Department of Health Technology and Informatics, The Hong Kong Polytechnic University, Hung Hom, Kowloon, Hong Kong S.A.R., P.R. China.
Department of Imaging and Interventional Radiology, The Chinese University of Hong Kong, Prince of Wales Hospital, New Territories, Hong Kong S.A.R., P.R. China.
Cancer Imaging. 2022 May 20;22(1):24. doi: 10.1186/s40644-022-00462-6.
To systematically review and perform meta-analysis to evaluate the prognostic value of cervical nodal necrosis (CNN) on the staging computed tomography/magnetic resonance imaging (MRI) of nasopharyngeal carcinoma (NPC) in era of intensity-modulated radiotherapy.
Literature search through PubMed, EMBASE, and Cochrane Library was conducted. The hazard ratios (HRs) with 95% confidence intervals (CIs) of CNN for distant metastasis-free survival (DMFS), disease free survival (DFS) and overall survival (OS) were extracted from the eligible studies and meta-analysis was performed to evaluate the pooled HRs with 95%CI.

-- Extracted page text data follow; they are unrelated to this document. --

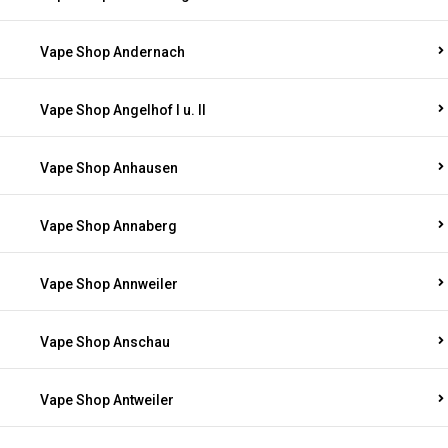
Vape Shop Andernach
Vape Shop Angelhof I u. II
Vape Shop Anhausen
Vape Shop Annaberg
Vape Shop Annweiler
Vape Shop Anschau
Vape Shop Antweiler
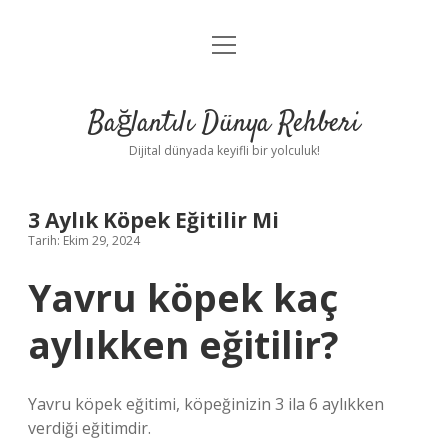
menüyü
Anasayfa
aç
Gizlilik Politikası
Bağlantılı Dünya Rehberi
Yasal Uyarı
Dijital dünyada keyifli bir yolculuk!
Hakkımızda
3 Aylık Köpek Eğitilir Mi
Tarih: Ekim 29, 2024
Yavru köpek kaç
aylıkken eğitilir?
Yavru köpek eğitimi, köpeğinizin 3 ila 6 aylıkken
verdiği eğitimdir.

Nine studies, which investigated the prognostic values of 6 CNN patterns on MRI were included. Six/9 studies were eligible for meta-analysis, which investigated the CNN presence/absence in any nodal group among 4359 patients. The pooled unadjusted HRs showed that the CNN presence predicted poor DMFS (HR =1.89, 95%CI =1.72-2.08), DFS (HR =1.57, 95%CI =1.08-2.26), and OS (HR =1.87, 95%CI =1.69-2.06). The pooled adjusted HRs also showed the consistent results for DMFS (HR =1.34, 95%CI =1.17-1.54), DFS (HR =1.30, 95%CI =1.08-1.56), and OS (HR =1.61, 95%CI =1.27-2.04). Results shown in the other studies analysing different CNN patterns indicated the high grade of CNN predicted poor outcome, but meta-analysis was unable to perform because of the heterogeneity of the analysed CNN patterns.
The CNN observed on the staging MRI is a negative factor for NPC outcome, suggesting that the inclusion of CNN is important in the future survival analysis. However, whether and how should CNN be included in the staging system warrant further evaluation.
系统回顾和荟萃分析评估调强放疗时代鼻咽癌(NPC)分期 CT/MRI 中颈淋巴结坏死(CNN)的预后价值。
通过 PubMed、EMBASE 和 Cochrane Library 进行文献检索。从合格研究中提取 CNN 对无远处转移生存(DMFS)、无病生存(DFS)和总生存(OS)的危险比(HR)及其 95%置信区间(CI),并进行荟萃分析以评估合并 HR 及其 95%CI。
纳入了 9 项研究,这些研究探讨了 MRI 中 6 种 CNN 模式的预后价值。其中 6/9 项研究符合荟萃分析的条件,这些研究在 4359 例患者中调查了任何淋巴结组中 CNN 的存在/不存在情况。合并的未调整 HR 表明,CNN 的存在预示着较差的 DMFS(HR=1.89,95%CI=1.72-2.08)、DFS(HR=1.57,95%CI=1.08-2.26)和 OS(HR=1.87,95%CI=1.69-2.06)。合并的调整 HR 也显示了 DMFS(HR=1.34,95%CI=1.17-1.54)、DFS(HR=1.30,95%CI=1.08-1.56)和 OS(HR=1.61,95%CI=1.27-2.04)的一致结果。分析不同 CNN 模式的其他研究结果表明,高级别的 CNN 预示着不良的结果,但由于分析的 CNN 模式存在异质性,因此无法进行荟萃分析。
分期 MRI 中观察到的 CNN 是 NPC 预后的一个负面因素,表明 CNN 的纳入对未来的生存分析很重要。然而,是否以及如何将 CNN 纳入分期系统需要进一步评估。